Check each line below for "Flughafen" and report how many have it, nothing else.

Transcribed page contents
'''
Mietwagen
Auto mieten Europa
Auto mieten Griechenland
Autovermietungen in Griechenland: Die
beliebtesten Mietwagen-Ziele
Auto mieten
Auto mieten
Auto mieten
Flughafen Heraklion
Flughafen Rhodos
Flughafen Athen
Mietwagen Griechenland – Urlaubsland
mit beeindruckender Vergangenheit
'''
▶ Answer section
3